My guess is that if suburban and rural residents actually paid the full cost of their roads and other infrastructure (and if zoning didn't prevent organic density from forming) that living in the suburbs (as I do) would become comparatively more expensive.
The reason those are all so expensive is because the money is being burned on less efficient transport, i.e. cars. Transporting the same amount of people via car requires A LOT more money, due to the nature of motor vehicles.
Multiple recent moving violations is a red flag. There's probably a better story here, such as "my insurance company is prevented from or unable to cancel my policy, where I would normally end up on expensive state subsidized insurance which is probably less expensive than $20k".
The 20k price tag in the article is pretty clickbait-y. It talks about families with 4 kids, and, if you have 4 16-20 year olds all driving, the chance of a 20k bill is not far fetched. If someone wanted to make a bet with me that their 4 kids wouldn't cause >$20k of damage over a year, and I get $20k if they don't, I'm not sure I'd take that bet.
We gathered a ton of quotes, and yea there are crazy prices at the end of the tail (see: https://www.coveragecat.com/cheapest-car-insurance/texas#quo...) but otherwise the distribution skews to the left. When we trained a simple model on that data (https://www.coveragecat.com/calculator/carrier-comparison) it was pretty obvious that age is the primary variable in premium. You can fiddle with the variables and see what changes, spoiler alert, age has the highest correlation with premium.
Anyone who has met a teenager in 2024 would not be surprised by this.
There was less of a correlation than you'd think, almost none. But we also operate in states where it's illegal to discriminate on the basis of gender so it makes sense that this plays out in the data. So, important to note that we are gathering premium prices, which may not accurately reflect risk for particular subgroups due to regulation. So whether or not teenage boys are riskier than teenage girls would require a different set of data.
Yes, young men are twice as likely to get in an accident than young women. On top of that young men are 7 times more likely to get in an accident that all men. Unsurprisingly the data does support higher insurance premiums for young drivers.
The National Highway Traffic Safety Administration has excellent data available on this and similar questions, start with Table 62: https://cdan.dot.gov/tsftables/tsfar.htm
"Driver Involvement Rates per 100,000 Licensed Drivers by Age Group, Sex, and Crash Severity", per the linked article.

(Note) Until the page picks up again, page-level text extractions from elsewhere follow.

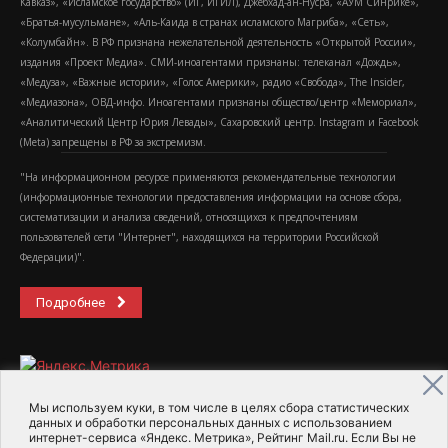
Кавказ», «Исламское государство» (ИГ, ИГИЛ), Джебхад-ан-Нусра, «АУМ Синрике»,
«Братья-мусульмане», «Аль-Каида в странах исламского Магриба», «Сеть»,
«Колумбайн». В РФ признана нежелательной деятельность «Открытой России»,
издания «Проект Медиа». СМИ-иноагентами признаны: телеканал «Дождь»,
«Медуза», «Важные истории», «Голос Америки», радио «Свобода», The Insider,
«Медиазона», ОВД-инфо. Иноагентами признаны общество/центр «Мемориал»,
«Аналитический Центр Юрия Левады», Сахаровский центр. Instagram и Facebook
(Metа) запрещены в РФ за экстремизм.
"На информационном ресурсе применяются рекомендательные технологии
(информационные технологии предоставления информации на основе сбора,
систематизации и анализа сведений, относящихся к предпочтениям
пользователей сети "Интернет", находящихся на территории Российской
Федерации)".
Подробнее
Мы используем куки, в том числе в целях сбора статистических
данных и обработки персональных данных с использованием
интернет-сервиса «Яндекс. Метрика», Рейтинг Mail.ru. Если Вы не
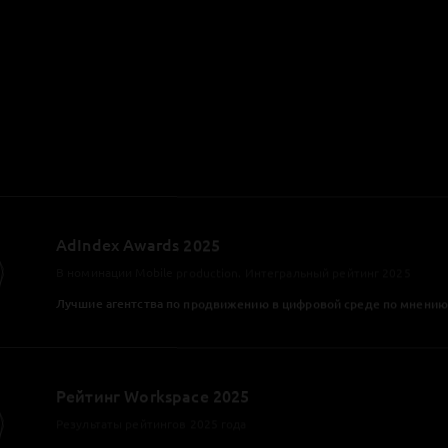
Среди мобильных разработчиков в категории "Топливо: АЗС"
5
Рейтинг Рунета 2025
Результаты рейтингов 2025 года
Среди мобильных разработчиков в категории "Кино, театр"
Рейтинг Рунета 2025
Результаты рейтингов 2025 года
Среди мобильных разработчиков в категории приложение «под 
RUWARD AWARD 2025
В номинации "Финтех (диджитал-разработка). Агентство года."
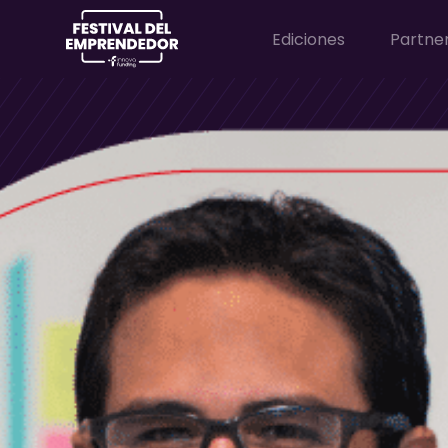
Ediciones
Partne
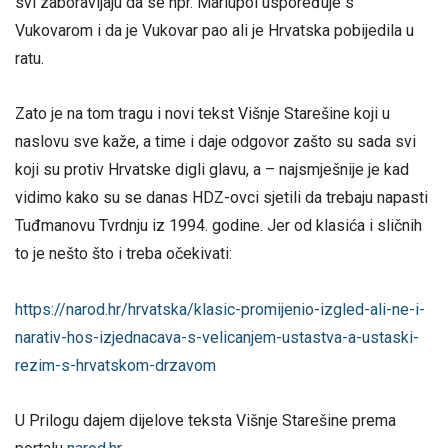
svi zaboravljaju da se npr. Mariupol uspoređuje s
Vukovarom i da je Vukovar pao ali je Hrvatska pobijedila u
ratu.
Zato je na tom tragu i novi tekst Višnje Starešine koji u
naslovu sve kaže, a time i daje odgovor zašto su sada svi
koji su protiv Hrvatske digli glavu, a – najsmješnije je kad
vidimo kako su se danas HDZ-ovci sjetili da trebaju napasti
Tuđmanovu Tvrdnju iz 1994. godine. Jer od klasića i sličnih
to je nešto što i treba očekivati:
https://narod.hr/hrvatska/klasic-promijenio-izgled-ali-ne-i-
narativ-hos-izjednacava-s-velicanjem-ustastva-a-ustaski-
rezim-s-hrvatskom-drzavom
U Prilogu dajem dijelove teksta Višnje Starešine prema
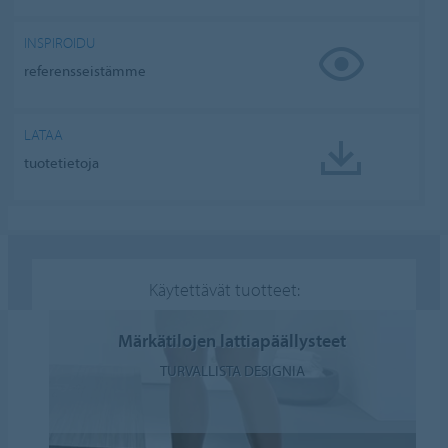
INSPIROIDU
referensseistämme
LATAA
tuotetietoja
Käytettävät tuotteet:
Märkätilojen lattiapäällysteet
TURVALLISTA DESIGNIA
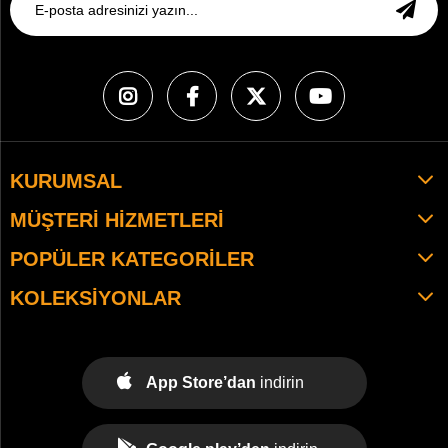
KURUMSAL
MÜŞTERI HIZMETLERI
POPÜLER KATEGORILER
KOLEKSIYONLAR
App Store’dan
indirin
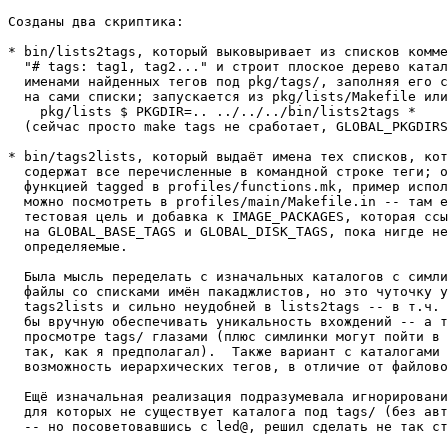
Созданы два скриптика:

* bin/lists2tags, который выковыривает из списков комме
  "# tags: tag1, tag2..." и строит плоское дерево катал
  именами найденных тегов под pkg/tags/, заполняя его с
  на сами списки; запускается из pkg/lists/Makefile или
    pkg/lists $ PKGDIR=.. ../../../bin/lists2tags *

  (сейчас просто make tags не сработает, GLOBAL_PKGDIRS
* bin/tags2lists, который выдаёт имена тех списков, кот
  содержат все перечисленные в командной строке теги; о
  функцией tagged в profiles/functions.mk, пример испол
  можно посмотреть в profiles/main/Makefile.in -- там е
  тестовая цель и добавка к IMAGE_PACKAGES, которая ссы
  на GLOBAL_BASE_TAGS и GLOBAL_DISK_TAGS, пока нигде не

  определяемые.

  Была мысль переделать с изначальных каталогов с симли
  файлы со списками имён пакаджлистов, но это чуточку у
  tags2lists и сильно неудобней в lists2tags -- в т.ч. 
  бы вручную обеспечивать уникальность вхождений -- а т
  просмотре tags/ глазами (плюс симлинки могут пойти в 
  так, как я предполагал).  Также вариант с каталогами 
  возможность иерархических тегов, в отличие от файлово
  Ещё изначальная реализация подразумевала игнорировани
  для которых не существует каталога под tags/ (без авт
  -- но посоветовавшись с led@, решил сделать не так ст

The metric is useless in the first place, this is "per licensed drivers", not "per driver-miles".
It's a certainty that men drive more miles than women, primarily for job purposes. The NHTSA doesn't give enough data to determine this. My guess is that it's split almost exactly evenly per-mile, but who knows, without the data?
I would wager (speculate) that if you account for miles driven that men would still cost a little bit more. Men seem to have a more impulsive nature on average. These days, the trick to being safe on the road is defensive driving. Minimize the number of risks and give extra padding to all actions to account for the potential of driver mistakes, including the mistakes of others.
My parents transferred an old car to my older brother and insured me and him on it and signed something saying we were not permitted to drive the other cars.
Not sure if that is permitted/possible everywhere, but the problem is if the parents drive nice cars the insurer presumes the kids will also drive them (and crash them).
I have two vehicles, my girlfriend has another one, and despite living in one of the higher insurance premium areas in one of the highest insurance premium states in the country (Oakland County, Michigan), our total bill with full coverage and relatively low deductibles is around $7k/yr. A family with 4 cars total (two driving age kids, two parents with cars to drive to different jobs) should not be massively more expensive, likely only $3~4k more than my bill, making it about half of the headline number. To do worse than that, you'd have to live in the worst part of inner city Detroit with the highest insurance rates and have full coverage or massively more expensive vehicles... I don't think the math checks out, really.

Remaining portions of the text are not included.